==== Given information ====

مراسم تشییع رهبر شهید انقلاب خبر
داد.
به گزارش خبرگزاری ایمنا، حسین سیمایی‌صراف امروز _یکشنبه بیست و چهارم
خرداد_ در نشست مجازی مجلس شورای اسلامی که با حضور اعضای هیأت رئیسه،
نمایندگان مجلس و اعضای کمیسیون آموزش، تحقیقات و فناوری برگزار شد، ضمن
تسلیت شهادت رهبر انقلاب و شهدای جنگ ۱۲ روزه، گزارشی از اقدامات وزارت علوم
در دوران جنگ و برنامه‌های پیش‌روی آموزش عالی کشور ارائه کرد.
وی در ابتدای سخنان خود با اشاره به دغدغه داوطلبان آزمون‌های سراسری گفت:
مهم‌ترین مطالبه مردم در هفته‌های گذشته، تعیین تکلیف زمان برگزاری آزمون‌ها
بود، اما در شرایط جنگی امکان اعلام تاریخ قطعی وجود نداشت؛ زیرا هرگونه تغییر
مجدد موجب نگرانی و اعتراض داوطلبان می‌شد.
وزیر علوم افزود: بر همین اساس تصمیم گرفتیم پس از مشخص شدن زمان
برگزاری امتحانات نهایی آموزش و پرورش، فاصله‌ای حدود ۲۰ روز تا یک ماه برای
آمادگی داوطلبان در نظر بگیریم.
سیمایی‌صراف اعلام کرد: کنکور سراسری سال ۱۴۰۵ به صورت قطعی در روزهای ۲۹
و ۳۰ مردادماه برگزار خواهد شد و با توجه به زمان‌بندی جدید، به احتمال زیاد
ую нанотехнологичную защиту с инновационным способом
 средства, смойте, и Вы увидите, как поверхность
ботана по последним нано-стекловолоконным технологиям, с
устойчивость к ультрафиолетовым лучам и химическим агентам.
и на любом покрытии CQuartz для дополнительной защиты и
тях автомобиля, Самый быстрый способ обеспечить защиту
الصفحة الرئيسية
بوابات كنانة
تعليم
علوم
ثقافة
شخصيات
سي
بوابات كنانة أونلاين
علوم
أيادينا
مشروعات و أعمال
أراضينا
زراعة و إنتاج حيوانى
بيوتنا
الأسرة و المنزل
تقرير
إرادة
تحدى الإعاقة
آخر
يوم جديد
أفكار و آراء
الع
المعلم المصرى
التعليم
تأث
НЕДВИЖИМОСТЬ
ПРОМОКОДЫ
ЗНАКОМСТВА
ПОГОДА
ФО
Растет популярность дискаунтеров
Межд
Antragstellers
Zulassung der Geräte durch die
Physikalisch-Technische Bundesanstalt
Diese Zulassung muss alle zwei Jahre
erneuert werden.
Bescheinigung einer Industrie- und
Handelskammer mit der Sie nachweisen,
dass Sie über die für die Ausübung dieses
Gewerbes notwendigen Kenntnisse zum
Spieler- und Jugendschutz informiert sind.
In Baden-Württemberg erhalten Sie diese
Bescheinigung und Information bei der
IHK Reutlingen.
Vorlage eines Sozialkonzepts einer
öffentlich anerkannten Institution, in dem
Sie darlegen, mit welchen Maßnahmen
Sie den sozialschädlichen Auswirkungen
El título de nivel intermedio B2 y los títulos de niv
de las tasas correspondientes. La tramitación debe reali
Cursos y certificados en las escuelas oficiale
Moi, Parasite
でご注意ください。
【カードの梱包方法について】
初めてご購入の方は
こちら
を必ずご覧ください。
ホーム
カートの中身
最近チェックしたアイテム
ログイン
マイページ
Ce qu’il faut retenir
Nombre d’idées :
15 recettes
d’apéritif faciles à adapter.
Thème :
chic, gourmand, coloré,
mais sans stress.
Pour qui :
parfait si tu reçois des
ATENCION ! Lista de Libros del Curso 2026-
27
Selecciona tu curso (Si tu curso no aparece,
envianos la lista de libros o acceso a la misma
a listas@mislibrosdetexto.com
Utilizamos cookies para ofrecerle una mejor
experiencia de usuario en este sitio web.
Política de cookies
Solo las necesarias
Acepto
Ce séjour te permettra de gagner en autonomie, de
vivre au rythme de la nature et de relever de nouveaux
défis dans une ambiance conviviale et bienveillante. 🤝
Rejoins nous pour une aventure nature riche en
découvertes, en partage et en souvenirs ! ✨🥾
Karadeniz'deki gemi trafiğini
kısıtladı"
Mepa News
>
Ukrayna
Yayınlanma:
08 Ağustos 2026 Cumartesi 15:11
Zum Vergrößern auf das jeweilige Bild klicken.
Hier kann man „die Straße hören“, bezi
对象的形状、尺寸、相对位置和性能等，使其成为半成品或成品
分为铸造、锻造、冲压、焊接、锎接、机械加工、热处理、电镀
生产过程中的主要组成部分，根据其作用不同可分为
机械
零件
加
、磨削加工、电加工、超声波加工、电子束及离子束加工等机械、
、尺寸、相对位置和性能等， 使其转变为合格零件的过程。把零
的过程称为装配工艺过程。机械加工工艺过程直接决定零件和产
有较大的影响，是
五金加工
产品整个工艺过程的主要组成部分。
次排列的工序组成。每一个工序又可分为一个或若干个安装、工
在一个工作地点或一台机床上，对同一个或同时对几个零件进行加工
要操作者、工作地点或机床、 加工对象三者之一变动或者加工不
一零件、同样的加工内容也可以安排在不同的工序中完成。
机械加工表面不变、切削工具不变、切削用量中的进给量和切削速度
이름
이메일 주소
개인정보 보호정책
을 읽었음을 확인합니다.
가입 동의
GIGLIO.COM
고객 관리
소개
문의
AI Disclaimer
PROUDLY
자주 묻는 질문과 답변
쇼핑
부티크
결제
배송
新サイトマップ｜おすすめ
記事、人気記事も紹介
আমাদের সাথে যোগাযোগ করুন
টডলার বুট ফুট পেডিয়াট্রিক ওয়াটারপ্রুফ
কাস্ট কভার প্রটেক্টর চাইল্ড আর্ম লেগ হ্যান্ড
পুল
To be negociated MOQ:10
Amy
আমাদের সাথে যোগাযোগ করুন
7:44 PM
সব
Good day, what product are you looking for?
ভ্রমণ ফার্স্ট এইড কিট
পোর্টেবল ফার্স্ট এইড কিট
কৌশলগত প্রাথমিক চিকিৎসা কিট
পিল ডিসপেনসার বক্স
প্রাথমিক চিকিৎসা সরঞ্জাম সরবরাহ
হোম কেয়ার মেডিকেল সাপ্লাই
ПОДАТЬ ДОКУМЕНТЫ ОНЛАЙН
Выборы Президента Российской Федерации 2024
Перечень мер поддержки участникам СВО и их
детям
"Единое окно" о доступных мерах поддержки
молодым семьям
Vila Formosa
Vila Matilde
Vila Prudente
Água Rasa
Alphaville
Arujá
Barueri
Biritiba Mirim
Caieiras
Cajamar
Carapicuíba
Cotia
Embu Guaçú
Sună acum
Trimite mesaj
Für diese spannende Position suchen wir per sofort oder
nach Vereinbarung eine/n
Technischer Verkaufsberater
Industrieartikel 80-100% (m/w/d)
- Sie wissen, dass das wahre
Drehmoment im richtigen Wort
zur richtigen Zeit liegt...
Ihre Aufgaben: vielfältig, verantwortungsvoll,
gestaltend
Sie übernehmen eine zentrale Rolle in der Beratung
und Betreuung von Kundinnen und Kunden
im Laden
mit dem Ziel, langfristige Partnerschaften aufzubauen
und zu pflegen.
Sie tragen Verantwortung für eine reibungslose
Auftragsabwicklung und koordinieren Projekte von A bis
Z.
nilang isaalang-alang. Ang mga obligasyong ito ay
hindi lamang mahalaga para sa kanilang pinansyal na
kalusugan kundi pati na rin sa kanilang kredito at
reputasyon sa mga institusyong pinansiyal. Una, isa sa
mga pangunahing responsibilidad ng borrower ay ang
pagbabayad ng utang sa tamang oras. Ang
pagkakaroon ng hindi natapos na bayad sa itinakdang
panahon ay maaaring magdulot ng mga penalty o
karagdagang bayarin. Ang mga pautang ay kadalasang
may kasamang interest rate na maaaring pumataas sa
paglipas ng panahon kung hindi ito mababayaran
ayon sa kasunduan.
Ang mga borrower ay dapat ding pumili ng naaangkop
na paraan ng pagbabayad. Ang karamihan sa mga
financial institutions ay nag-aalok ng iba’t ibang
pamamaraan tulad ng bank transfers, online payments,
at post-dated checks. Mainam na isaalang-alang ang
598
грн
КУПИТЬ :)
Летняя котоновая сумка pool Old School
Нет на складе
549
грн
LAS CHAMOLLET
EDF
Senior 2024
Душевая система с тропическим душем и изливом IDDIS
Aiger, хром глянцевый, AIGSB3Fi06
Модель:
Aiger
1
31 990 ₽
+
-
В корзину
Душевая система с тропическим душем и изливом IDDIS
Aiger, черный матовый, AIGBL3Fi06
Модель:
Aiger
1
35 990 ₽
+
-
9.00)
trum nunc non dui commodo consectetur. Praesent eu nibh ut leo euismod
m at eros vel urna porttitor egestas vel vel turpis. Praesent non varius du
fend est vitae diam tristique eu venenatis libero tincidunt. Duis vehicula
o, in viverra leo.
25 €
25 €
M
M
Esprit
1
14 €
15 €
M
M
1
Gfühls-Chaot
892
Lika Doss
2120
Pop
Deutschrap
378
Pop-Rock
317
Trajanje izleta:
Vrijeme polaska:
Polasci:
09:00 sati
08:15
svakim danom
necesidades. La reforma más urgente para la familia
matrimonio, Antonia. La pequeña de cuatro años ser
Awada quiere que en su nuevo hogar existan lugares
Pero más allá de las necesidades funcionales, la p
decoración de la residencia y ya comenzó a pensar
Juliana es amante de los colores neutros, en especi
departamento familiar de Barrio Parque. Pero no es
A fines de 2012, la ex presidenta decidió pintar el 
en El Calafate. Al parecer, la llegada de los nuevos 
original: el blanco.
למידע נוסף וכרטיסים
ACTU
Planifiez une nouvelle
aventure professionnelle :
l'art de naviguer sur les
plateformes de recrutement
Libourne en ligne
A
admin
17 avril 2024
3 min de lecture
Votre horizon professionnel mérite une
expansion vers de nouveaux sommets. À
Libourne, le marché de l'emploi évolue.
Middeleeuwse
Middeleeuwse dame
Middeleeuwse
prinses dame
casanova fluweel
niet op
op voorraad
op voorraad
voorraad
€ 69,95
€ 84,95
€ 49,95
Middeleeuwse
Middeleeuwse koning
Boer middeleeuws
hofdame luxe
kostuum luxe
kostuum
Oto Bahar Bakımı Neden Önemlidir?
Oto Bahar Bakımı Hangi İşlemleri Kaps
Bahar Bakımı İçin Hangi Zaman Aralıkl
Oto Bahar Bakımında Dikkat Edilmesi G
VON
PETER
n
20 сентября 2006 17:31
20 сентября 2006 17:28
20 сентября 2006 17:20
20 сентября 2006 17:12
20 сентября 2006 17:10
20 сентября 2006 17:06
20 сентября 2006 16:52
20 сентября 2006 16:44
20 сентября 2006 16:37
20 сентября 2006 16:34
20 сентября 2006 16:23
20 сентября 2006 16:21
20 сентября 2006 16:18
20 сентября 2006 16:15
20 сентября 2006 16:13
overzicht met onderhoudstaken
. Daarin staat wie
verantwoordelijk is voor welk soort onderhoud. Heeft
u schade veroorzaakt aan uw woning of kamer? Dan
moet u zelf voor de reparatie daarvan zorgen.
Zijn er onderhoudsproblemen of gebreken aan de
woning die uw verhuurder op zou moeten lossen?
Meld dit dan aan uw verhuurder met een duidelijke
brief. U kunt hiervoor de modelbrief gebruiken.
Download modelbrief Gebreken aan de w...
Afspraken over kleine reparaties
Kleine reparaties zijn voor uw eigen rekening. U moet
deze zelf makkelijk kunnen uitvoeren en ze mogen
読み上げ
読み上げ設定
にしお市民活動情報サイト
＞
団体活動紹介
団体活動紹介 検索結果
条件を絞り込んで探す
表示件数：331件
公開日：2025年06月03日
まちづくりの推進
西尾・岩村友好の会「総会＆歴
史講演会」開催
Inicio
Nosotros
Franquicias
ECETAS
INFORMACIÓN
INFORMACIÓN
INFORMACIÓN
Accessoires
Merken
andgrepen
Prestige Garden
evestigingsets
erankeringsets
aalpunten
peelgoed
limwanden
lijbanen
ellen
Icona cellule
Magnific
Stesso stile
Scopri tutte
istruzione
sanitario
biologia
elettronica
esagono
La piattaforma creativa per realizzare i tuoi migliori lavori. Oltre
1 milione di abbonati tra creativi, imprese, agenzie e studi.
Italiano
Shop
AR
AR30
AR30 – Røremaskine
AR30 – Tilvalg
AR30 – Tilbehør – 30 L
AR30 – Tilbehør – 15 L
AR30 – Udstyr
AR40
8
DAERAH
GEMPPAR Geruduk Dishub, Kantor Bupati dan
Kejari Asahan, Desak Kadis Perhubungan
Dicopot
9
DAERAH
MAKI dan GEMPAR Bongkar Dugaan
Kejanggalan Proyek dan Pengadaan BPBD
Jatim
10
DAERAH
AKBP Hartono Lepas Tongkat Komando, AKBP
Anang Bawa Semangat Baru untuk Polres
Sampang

====

From the first line of the records through the line with "تسلیت شهادت رهبر", retype everything word for word, including both ends.

مراسم تشییع رهبر شهید انقلاب خبر
داد.
به گزارش خبرگزاری ایمنا، حسین سیمایی‌صراف امروز _یکشنبه بیست و چهارم
خرداد_ در نشست مجازی مجلس شورای اسلامی که با حضور اعضای هیأت رئیسه،
نمایندگان مجلس و اعضای کمیسیون آموزش، تحقیقات و فناوری برگزار شد، ضمن
تسلیت شهادت رهبر انقلاب و شهدای جنگ ۱۲ روزه، گزارشی از اقدامات وزارت علوم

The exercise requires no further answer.